Assignment » From the line containing "HockeyTvåan (82, 534)" to the end of the listing, write out every line exactly; leave out everything else.

Data for the task »
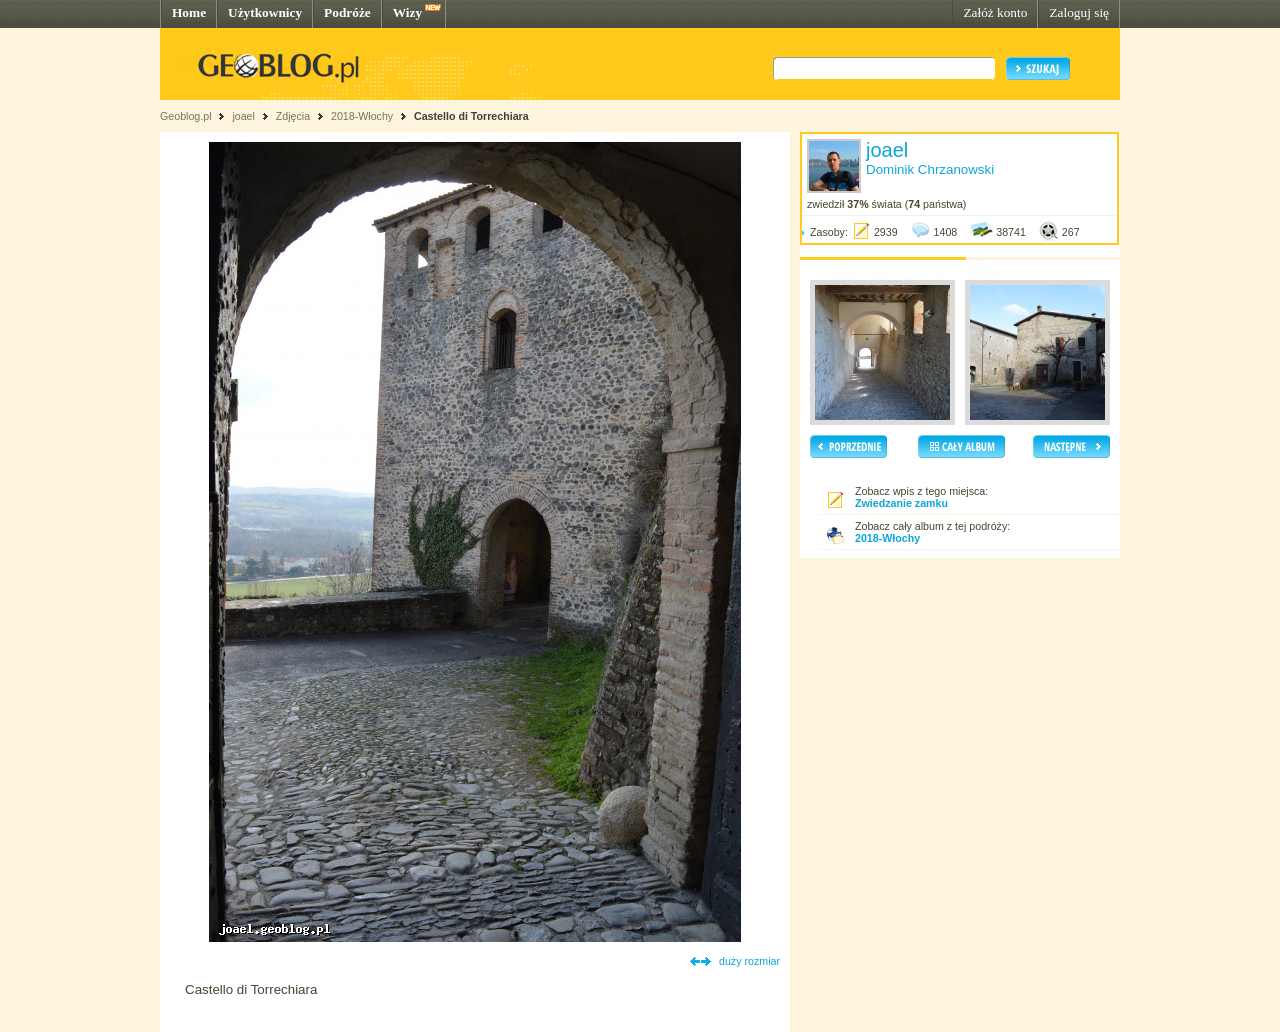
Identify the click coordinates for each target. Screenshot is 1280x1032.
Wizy (407, 12)
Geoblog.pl (186, 116)
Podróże (347, 12)
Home (189, 12)
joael (243, 116)
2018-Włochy (362, 116)
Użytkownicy (265, 12)
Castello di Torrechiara (471, 116)
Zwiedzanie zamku (901, 503)
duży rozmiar (749, 961)
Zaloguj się (1079, 12)
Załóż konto (995, 12)
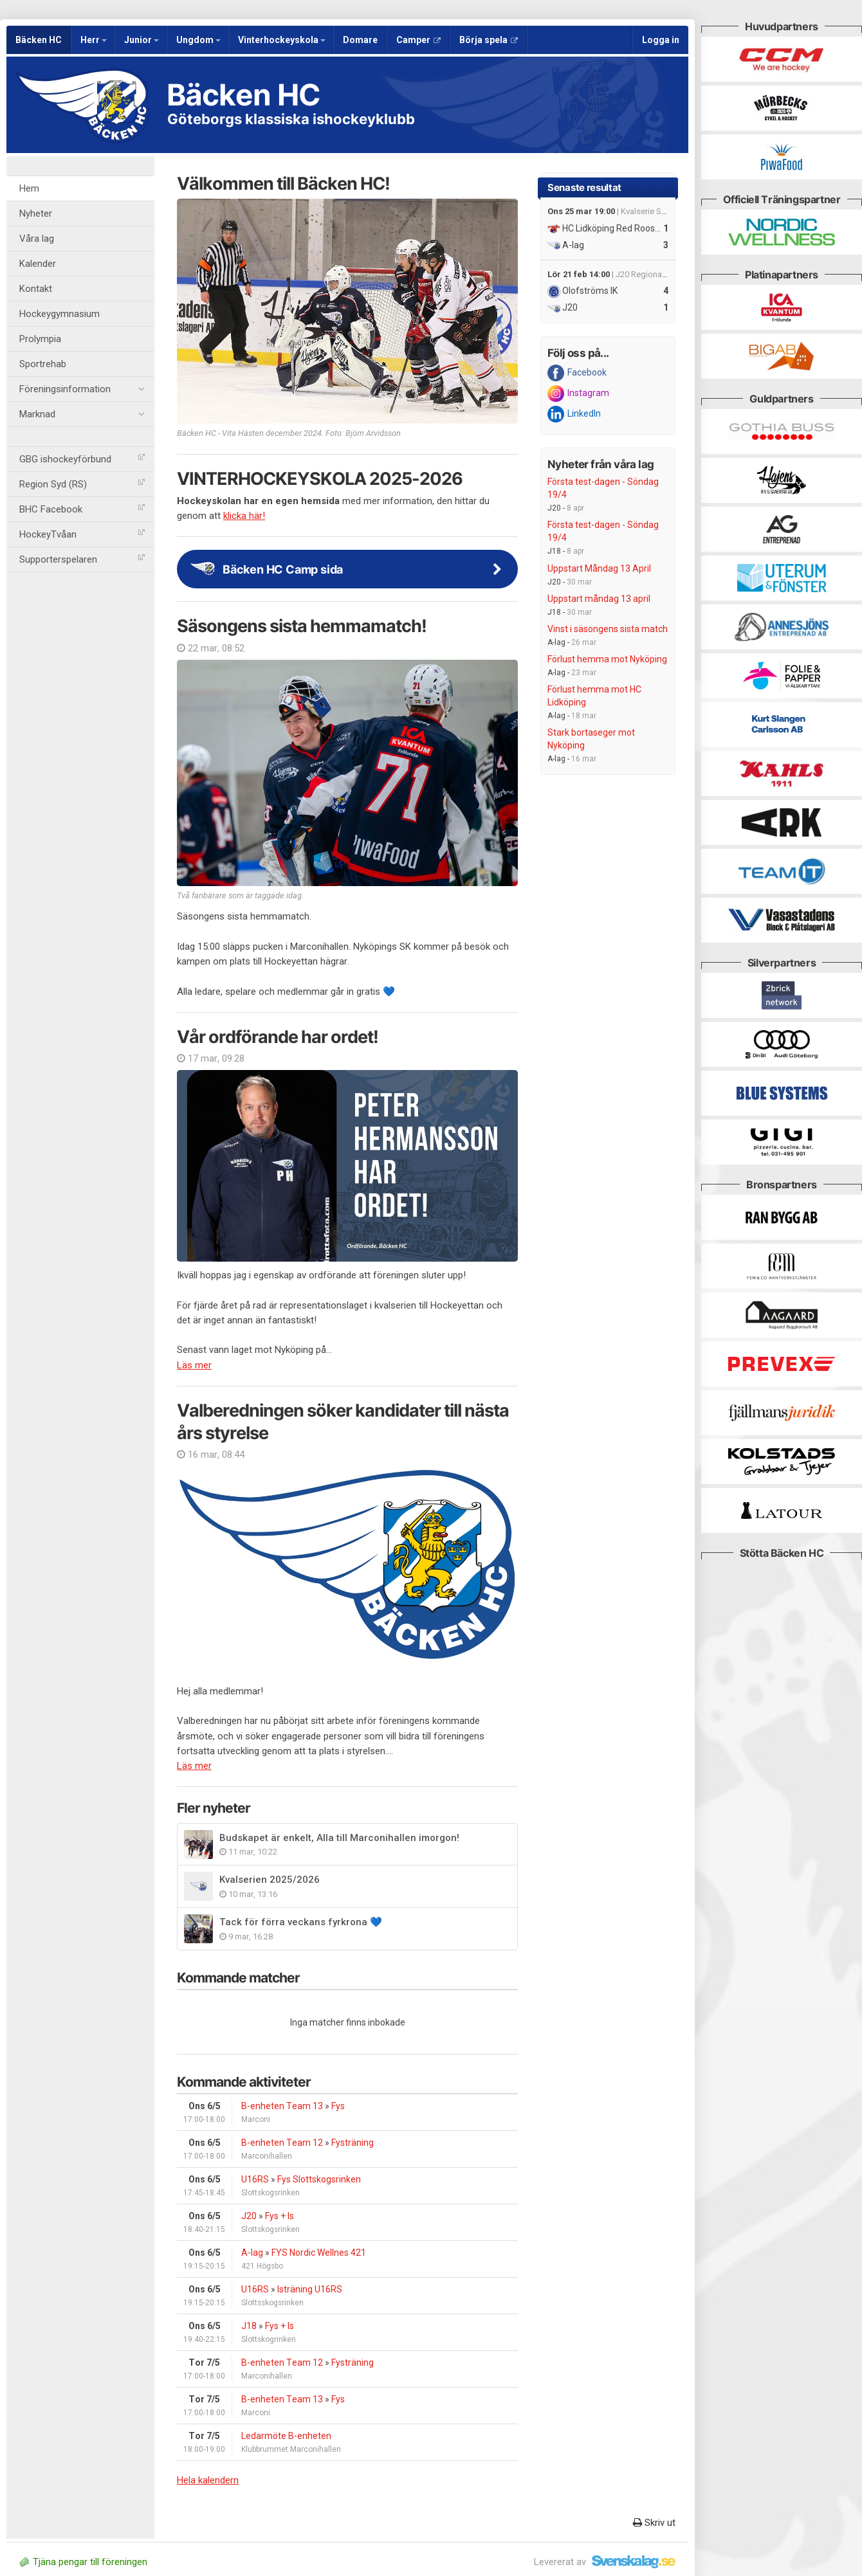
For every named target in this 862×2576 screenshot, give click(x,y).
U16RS (255, 2179)
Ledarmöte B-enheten (286, 2436)
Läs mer (194, 1365)
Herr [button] (93, 40)
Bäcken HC (38, 40)
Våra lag (36, 238)
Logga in (660, 40)
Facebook (577, 373)
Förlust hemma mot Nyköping (607, 659)
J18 (249, 2326)
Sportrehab (42, 364)
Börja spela (488, 40)
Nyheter (35, 213)
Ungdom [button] (198, 40)
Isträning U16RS (309, 2289)
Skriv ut (654, 2522)
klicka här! (244, 516)
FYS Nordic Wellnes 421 (318, 2252)
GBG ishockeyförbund (82, 459)
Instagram (578, 393)
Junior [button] (141, 40)
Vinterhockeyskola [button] (282, 40)
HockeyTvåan (82, 534)
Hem (29, 188)
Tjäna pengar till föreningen (83, 2562)
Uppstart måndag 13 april (598, 599)
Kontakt (35, 289)
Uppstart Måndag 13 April (599, 568)
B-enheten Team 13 (282, 2106)
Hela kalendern (208, 2480)
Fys (338, 2106)
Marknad (82, 414)
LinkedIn (574, 414)
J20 (249, 2216)
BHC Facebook (82, 509)
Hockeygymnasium (59, 314)
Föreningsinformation (82, 389)
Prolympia (40, 339)
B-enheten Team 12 (282, 2142)
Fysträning (352, 2142)
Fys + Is (279, 2216)
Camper (418, 40)
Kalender (37, 263)
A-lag (252, 2252)
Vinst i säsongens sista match (607, 629)
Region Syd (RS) (82, 484)
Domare (360, 40)
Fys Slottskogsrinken (319, 2179)
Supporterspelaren (82, 559)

Answer section »
HockeyTvåan (82, 534)
Hem (29, 188)
Tjäna pengar till föreningen (83, 2562)
Uppstart måndag 13 april (598, 599)
Kontakt (35, 289)
Uppstart Måndag 13 April (599, 568)
B-enheten Team 13 (282, 2106)
Hela kalendern (208, 2480)
Fys (338, 2106)
Marknad (82, 414)
LinkedIn (574, 414)
J20 (249, 2216)
BHC Facebook (82, 509)
Hockeygymnasium (59, 314)
Föreningsinformation (82, 389)
Prolympia (40, 339)
B-enheten Team 12 (282, 2142)
Fysträning (352, 2142)
Fys + Is (279, 2216)
Camper (418, 40)
Kalender (37, 263)
A-lag (252, 2252)
Vinst i säsongens sista match (607, 629)
Region Syd (RS) (82, 484)
Domare (360, 40)
Fys Slottskogsrinken (319, 2179)
Supporterspelaren (82, 559)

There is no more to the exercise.